I’ve always found the book fascinating. Over the years, different bits have stood out. Snippets of the larger family tree, and descriptions of life in the 1930’s and 40’s really caught my imagination. But every time I have read it, this sentence has felt somehow significant to me:

“Phoebe Smith had three sisters – Polly, Florence (‘Florrie’) and Sarah Elizabeth Smith who came out to New Zealand where they opened a cake shop in Wellington. They were fine pastrycooks.”

Finding My Roots, by Pat Jenkins (Palmerston North, 1994)

That’s it. That’s all I knew about these women. Each time I came across the sentence, I wondered to myself – ‘who were these women? And where did they go?
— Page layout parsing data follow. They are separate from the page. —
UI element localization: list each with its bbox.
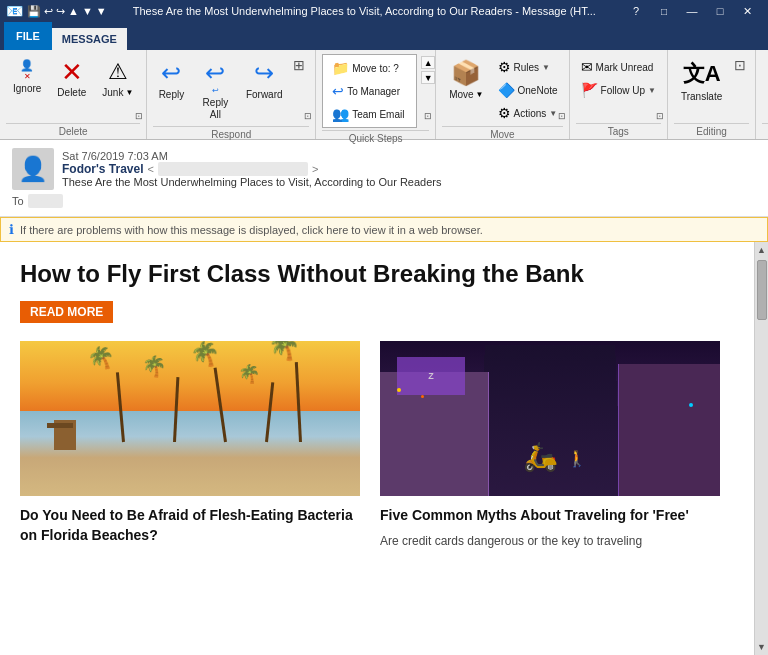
forward-button[interactable]: ↪ Forward bbox=[241, 54, 287, 104]
ribbon-section-zoom: 🔍 Zoom Zoom bbox=[756, 50, 768, 139]
more-icon[interactable]: ▼ bbox=[96, 5, 107, 17]
editing-more-icon: ⊡ bbox=[734, 57, 746, 73]
delete-section-label: Delete bbox=[6, 123, 140, 137]
move-buttons: 📦 Move ▼ ⚙ Rules ▼ 🔷 OneNote bbox=[442, 54, 562, 124]
junk-button[interactable]: ⚠ Junk ▼ bbox=[95, 54, 140, 102]
zoom-section-label: Zoom bbox=[762, 123, 768, 137]
editing-section-label: Editing bbox=[674, 123, 749, 137]
down-icon[interactable]: ▼ bbox=[82, 5, 93, 17]
article-2-title: Five Common Myths About Traveling for 'F… bbox=[380, 506, 720, 526]
quick-steps-expand-icon[interactable]: ⊡ bbox=[424, 111, 432, 121]
zoom-button[interactable]: 🔍 Zoom bbox=[762, 54, 768, 107]
to-label: To bbox=[12, 195, 24, 207]
info-banner[interactable]: ℹ If there are problems with how this me… bbox=[0, 217, 768, 242]
quick-steps-section-label: Quick Steps bbox=[322, 130, 429, 144]
email-from-email-close: > bbox=[312, 163, 318, 175]
redo-icon[interactable]: ↪ bbox=[56, 5, 65, 18]
ribbon-section-delete: 👤 ✕ Ignore ✕ Delete ⚠ Junk bbox=[0, 50, 147, 139]
email-body-inner: How to Fly First Class Without Breaking … bbox=[20, 258, 720, 551]
reply-icon: ↩ bbox=[161, 59, 181, 87]
title-bar-icons: 💾 ↩ ↪ ▲ ▼ ▼ bbox=[27, 5, 107, 18]
email-meta: 👤 Sat 7/6/2019 7:03 AM Fodor's Travel < … bbox=[12, 148, 756, 190]
ignore-button[interactable]: 👤 ✕ Ignore bbox=[6, 54, 48, 98]
articles-grid: 🌴 🌴 🌴 🌴 bbox=[20, 341, 720, 551]
ribbon-tabs: FILE MESSAGE bbox=[0, 22, 768, 50]
minimize-button[interactable]: — bbox=[678, 0, 706, 22]
email-from-row: Fodor's Travel < xxxxxxxxxxxxxxxxxxxx > bbox=[62, 162, 756, 176]
team-email-button[interactable]: 👥 Team Email bbox=[327, 103, 412, 125]
delete-button[interactable]: ✕ Delete bbox=[50, 54, 93, 102]
forward-icon: ↪ bbox=[254, 59, 274, 87]
quick-steps-up[interactable]: ▲ bbox=[421, 56, 435, 69]
save-icon[interactable]: 💾 bbox=[27, 5, 41, 18]
article-1-title: Do You Need to Be Afraid of Flesh-Eating… bbox=[20, 506, 360, 545]
onenote-button[interactable]: 🔷 OneNote bbox=[493, 79, 563, 101]
email-body: How to Fly First Class Without Breaking … bbox=[0, 242, 754, 655]
follow-up-icon: 🚩 bbox=[581, 82, 598, 98]
undo-icon[interactable]: ↩ bbox=[44, 5, 53, 18]
tags-buttons: ✉ Mark Unread 🚩 Follow Up ▼ bbox=[576, 54, 661, 121]
rules-icon: ⚙ bbox=[498, 59, 511, 75]
reply-all-icon: ↩ bbox=[205, 59, 225, 87]
mark-unread-icon: ✉ bbox=[581, 59, 593, 75]
translate-button[interactable]: 文A Translate bbox=[674, 54, 729, 106]
respond-expand-icon[interactable]: ⊡ bbox=[304, 111, 312, 121]
ignore-icon: 👤 bbox=[20, 59, 34, 72]
close-button[interactable]: ✕ bbox=[734, 0, 762, 22]
junk-arrow: ▼ bbox=[125, 88, 133, 97]
move-button[interactable]: 📦 Move ▼ bbox=[442, 54, 490, 104]
quick-steps-down[interactable]: ▼ bbox=[421, 71, 435, 84]
move-expand-icon[interactable]: ⊡ bbox=[558, 111, 566, 121]
to-address: me bbox=[28, 194, 63, 208]
article-image-beach: 🌴 🌴 🌴 🌴 bbox=[20, 341, 360, 496]
delete-icon: ✕ bbox=[61, 59, 83, 85]
tab-message[interactable]: MESSAGE bbox=[52, 28, 127, 50]
mark-unread-button[interactable]: ✉ Mark Unread bbox=[576, 56, 661, 78]
rules-button[interactable]: ⚙ Rules ▼ bbox=[493, 56, 563, 78]
maximize-button[interactable]: □ bbox=[706, 0, 734, 22]
read-more-button[interactable]: READ MORE bbox=[20, 301, 113, 323]
article-card-1: 🌴 🌴 🌴 🌴 bbox=[20, 341, 360, 551]
tags-section-label: Tags bbox=[576, 123, 661, 137]
window-title: These Are the Most Underwhelming Places … bbox=[114, 5, 614, 17]
tags-expand-icon[interactable]: ⊡ bbox=[656, 111, 664, 121]
more-respond-icon: ⊞ bbox=[293, 57, 305, 73]
ribbon-toggle-button[interactable]: □ bbox=[650, 0, 678, 22]
respond-buttons: ↩ Reply ↩ ↩ Reply All ↪ Forward ⊞ bbox=[153, 54, 309, 124]
email-to-row: To me bbox=[12, 194, 756, 208]
to-manager-button[interactable]: ↩ To Manager bbox=[327, 80, 412, 102]
scroll-thumb[interactable] bbox=[757, 260, 767, 320]
delete-expand-icon[interactable]: ⊡ bbox=[135, 111, 143, 121]
to-manager-icon: ↩ bbox=[332, 83, 344, 99]
ignore-icon-x: ✕ bbox=[24, 72, 31, 81]
email-from: Fodor's Travel bbox=[62, 162, 144, 176]
onenote-icon: 🔷 bbox=[498, 82, 515, 98]
editing-more-button[interactable]: ⊡ bbox=[731, 54, 749, 76]
ribbon-section-move: 📦 Move ▼ ⚙ Rules ▼ 🔷 OneNote bbox=[436, 50, 569, 139]
more-respond-button[interactable]: ⊞ bbox=[289, 54, 309, 76]
move-section-label: Move bbox=[442, 126, 562, 140]
email-from-email: < bbox=[148, 163, 154, 175]
actions-icon: ⚙ bbox=[498, 105, 511, 121]
info-icon: ℹ bbox=[9, 222, 14, 237]
rules-arrow: ▼ bbox=[542, 63, 550, 72]
actions-button[interactable]: ⚙ Actions ▼ bbox=[493, 102, 563, 124]
scroll-down-button[interactable]: ▼ bbox=[754, 639, 768, 655]
follow-up-button[interactable]: 🚩 Follow Up ▼ bbox=[576, 79, 661, 101]
move-small-buttons: ⚙ Rules ▼ 🔷 OneNote ⚙ Actions ▼ bbox=[493, 54, 563, 124]
follow-up-arrow: ▼ bbox=[648, 86, 656, 95]
move-to-icon: 📁 bbox=[332, 60, 349, 76]
article-card-2: Z 🛵 🚶 bbox=[380, 341, 720, 551]
tab-file[interactable]: FILE bbox=[4, 22, 52, 50]
delete-buttons: 👤 ✕ Ignore ✕ Delete ⚠ Junk bbox=[6, 54, 140, 121]
title-bar: 📧 💾 ↩ ↪ ▲ ▼ ▼ These Are the Most Underwh… bbox=[0, 0, 768, 22]
move-icon: 📦 bbox=[451, 59, 481, 87]
move-to-button[interactable]: 📁 Move to: ? bbox=[327, 57, 412, 79]
scroll-up-button[interactable]: ▲ bbox=[754, 242, 768, 258]
reply-all-button[interactable]: ↩ ↩ Reply All bbox=[192, 54, 240, 124]
reply-button[interactable]: ↩ Reply bbox=[153, 54, 189, 104]
help-button[interactable]: ? bbox=[622, 0, 650, 22]
content-area: How to Fly First Class Without Breaking … bbox=[0, 242, 754, 655]
up-icon[interactable]: ▲ bbox=[68, 5, 79, 17]
scroll-track: ▲ ▼ bbox=[754, 242, 768, 655]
Mmm, cake.’

Amateur genealogist

Over Waitangi Weekend, I decided it was time to learn how my family made it to New Zealand. I thought I’d be done in a month (and for the most part, I was), but it also… sparked something.

Along the way, some kind of bug bit me and it turns out I really love doing this. I love digging up stuff we didn’t know about ourselves. It’s changed how I view my place in this country. I really recommend it as an exercise, especially if you are descended from European colonial settlers.
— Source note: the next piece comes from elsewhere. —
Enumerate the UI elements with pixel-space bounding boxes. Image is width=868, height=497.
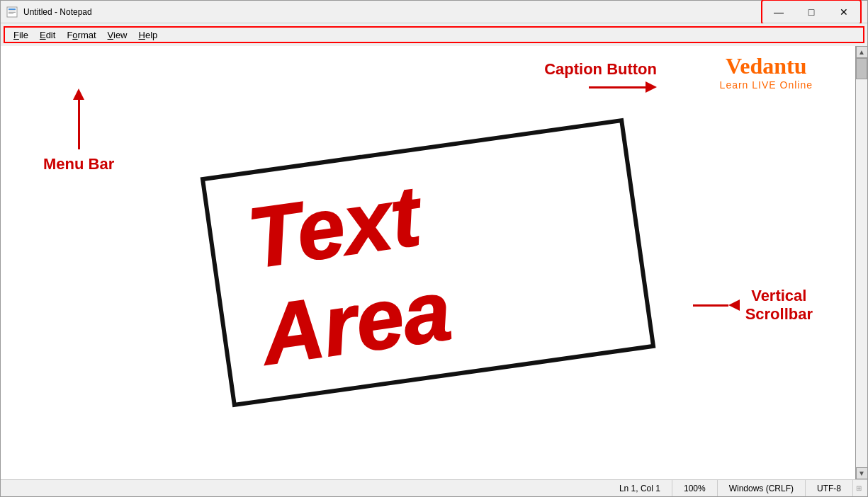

The truth is, my garden is really suffering right now. I’m basically addicted to looking at dead people’s wills, electoral records, and digging up hidden secrets at this point. I am fairly certain it hits the same notes in my brain as gambling does for a gambling addict.

When you uncover something, it really does feel incredible. It’s also a great distraction from the state of the world right now.

The Smith spinsters

But back to our three Smith sisters. I didn’t have their legal names. Their last name is ‘Smith’. And they’re spinsters.

I could have less to work with, but it wasn’t much to start. Thankfully, it’s 2022. Records are online. I have a laptop and an internet connection. Algorithms exist to take away some of the hard work my grandmother had to do – flying to London and spending days walking between archives to search through books and microfiches manually.

I put the bones of what I knew about my family into Ancestry.com from my grandmother’s book. It did it’s magic and via UK census records connected to my great-great grandmother (their sister), gave me their full names and birth years.

Polly Smith was Mary Ann Smith, born in 1866. Sarah was Sarah Elizabeth Smith, born 1860. Florrie was Florence Smith, born in 1870. All in Burnley, Lancashire.

Finding a Smith in a page of Smiths

I have approached this puzzle in so many ways I’ve forgotten half the things I tried. I know I’ve searched every possible synonym for ‘cake’ I could think of on Papers Past. But the biggest news of the week for me was I found the Smith sisters!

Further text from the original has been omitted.